> DIRECTIONS: Copy each line of the following material that has the string "available".

> SUPPLIED RECORDS:
—————

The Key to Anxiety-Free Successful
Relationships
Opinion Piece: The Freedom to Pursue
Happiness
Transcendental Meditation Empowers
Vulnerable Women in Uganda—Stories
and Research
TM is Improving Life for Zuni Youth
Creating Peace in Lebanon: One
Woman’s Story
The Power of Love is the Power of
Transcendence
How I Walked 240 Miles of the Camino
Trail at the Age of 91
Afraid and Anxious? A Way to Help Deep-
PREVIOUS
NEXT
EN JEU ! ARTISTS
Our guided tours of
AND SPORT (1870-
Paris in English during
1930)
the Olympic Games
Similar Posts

—————

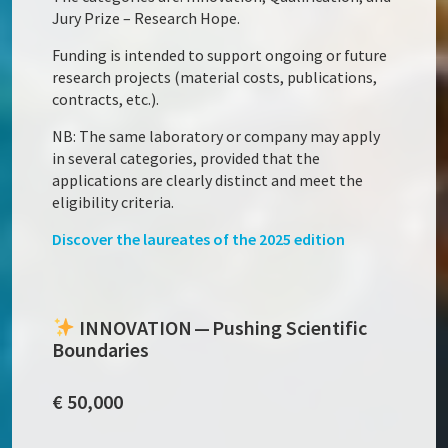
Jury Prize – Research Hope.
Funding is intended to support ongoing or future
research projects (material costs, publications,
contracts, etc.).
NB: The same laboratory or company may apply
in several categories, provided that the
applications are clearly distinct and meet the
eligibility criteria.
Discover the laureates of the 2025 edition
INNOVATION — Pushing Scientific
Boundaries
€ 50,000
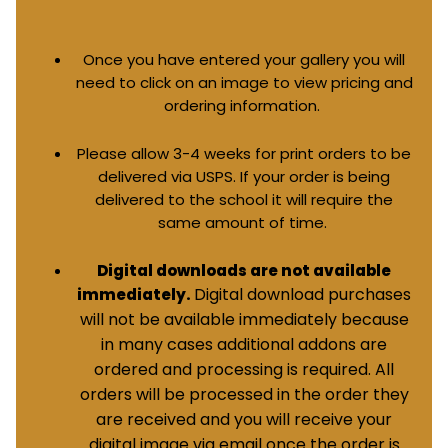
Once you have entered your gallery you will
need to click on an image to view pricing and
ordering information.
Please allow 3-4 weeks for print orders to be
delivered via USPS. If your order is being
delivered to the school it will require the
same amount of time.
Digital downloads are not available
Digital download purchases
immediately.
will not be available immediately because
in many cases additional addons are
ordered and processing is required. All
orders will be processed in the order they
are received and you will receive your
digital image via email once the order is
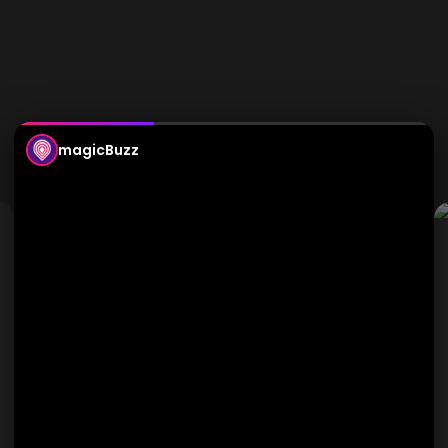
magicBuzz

—————

> SOLUTION TO THIS TASK:
Digital downloads are not available
will not be available immediately because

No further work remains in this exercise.